This week I managed to pick up The Matrix box-set (UK link) (US link) for a very good price indeed. I’ve not got the second and third films before, despite really enjoying them, partially because of the price, but also because of the lack of commentaries.
I really like director’s commentaries, they really convey a lot about how the creator views their work. John Carpenter tends to give terrible commentaries that are nonetheless quite entertaining, the Lord of the Rings commentaries are very good… Anyway, a good one will usually give you some insight into the ideas that a director was working with.
For the Matrix films the Wachowski brothers in the box-set didn’t do the commentaries themselves, instead they get two philosophers (who like the films) and three film critics (who don’t) to do two commentaries. Their reasoning for this was to give a balance of interpretation. They say that when they talk to people about what they think that the films mean that those people then accept that interpretation unquestioningly. Maybe that is the case for most people, but not for an academic.
Why should the creator have any more of a valid view of their art than a theorist? Certainly they know what they were intending to do, but art is an act that manifests itself through the expression of countless levels of the conscious and unconscious mind. It may be that the imagery that gives a painting, film, music, or game such cultural resonance is something that the artist only casually included as background detail or for the sake of style.

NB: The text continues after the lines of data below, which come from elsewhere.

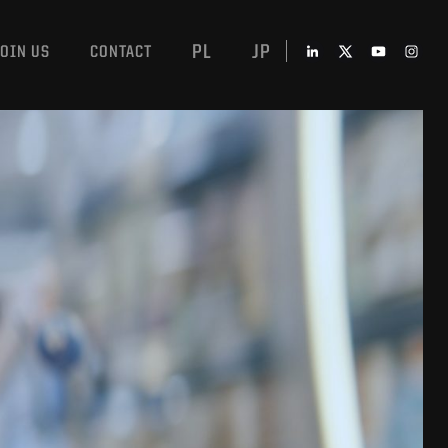
PL
JP
JOIN US
CONTACT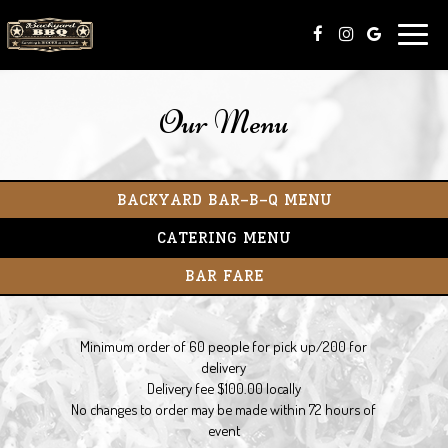
Toggle
naviga
Our Menu
BACKYARD BAR-B-Q MENU
CATERING MENU
BAR FARE
Minimum order of​ 60 people for pick up/200 for
delivery
Delivery fee $100.00 locally
No changes to order may be made within 72 hours of
event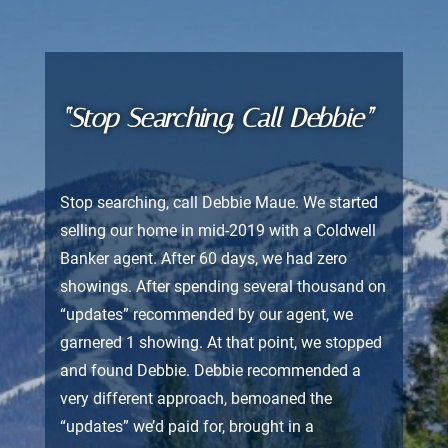
“Stop Searching, Call Debbie”
Stop searching, call Debbie Maue. We started
selling our home in mid-2019 with a Coldwell
Banker agent. After 60 days, we had zero
showings. After spending several thousand on
“updates” recommended by our agent, we
garnered 1 showing. At that point, we stopped
and found Debbie. Debbie recommended a
very different approach, bemoaned the
“updates” we’d paid for, brought in a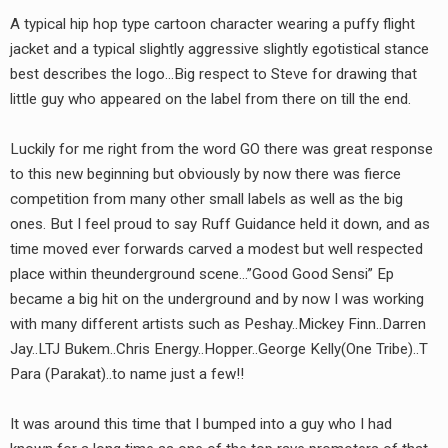
A typical hip hop type cartoon character wearing a puffy flight
jacket and a typical slightly aggressive slightly egotistical stance
best describes the logo…Big respect to Steve for drawing that
little guy who appeared on the label from there on till the end.
Luckily for me right from the word GO there was great response
to this new beginning but obviously by now there was fierce
earch
competition from many other small labels as well as the big
or:
ones. But I feel proud to say Ruff Guidance held it down, and as
time moved ever forwards carved a modest but well respected
place within theunderground scene…”Good Good Sensi” Ep
became a big hit on the underground and by now I was working
with many different artists such as Peshay..Mickey Finn..Darren
Jay..LTJ Bukem..Chris Energy..Hopper..George Kelly(One Tribe)..T
Para (Parakat)..to name just a few!!
It was around this time that I bumped into a guy who I had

For example, next time you watch the Charlie’s Angels movie (UK link) (US link), look at the use of rubber, shiny outfits, and blood. Rubber and reflective black materials are associated through Freudian symbolism with the eroticised feminine, specifically excited reproductive organs. Blood carries similar symbolism, indicating menstruation. Now look at the film and watch the points at which the bad guys are defeated. Their outfits become dusty or they have only at that last moment begun to bleed. For a film that is supposedly about feminine empowerment it seems odd that it is at the point of indication for barren femininity or extreme feminisation that the characters become vulnerable, suggesting that the apparent feminist discourse is undermined by a wider patriarchal symbolic structure.
It’s highly unlikely that was intended and the director would most likely tell you that it’s not there, but that doesn’t mean that it’s not a valid view. I would have loved to have heard what the Wachowski brothers thought they were doing so I could compare it with my own ideas of the cultural resonance of their imagery, but instead we get the interesting, but distanced, views of philosophers, and the babble of film-critics who demonstrate how jaded they have become with things that are just fun (it might sound like I’m saying they’re jaded just because I like the films, but try listening to them and see if you don’t think it too!).
What’s the difference between a cliché and a knowing observation of filmic principles? It’s all a matter of perspective really, so I just wish we could have heard what the brothers would have said, because at least that would have given us the opportunity to ignore them if we wished, rather than currently where we don’t have that choice.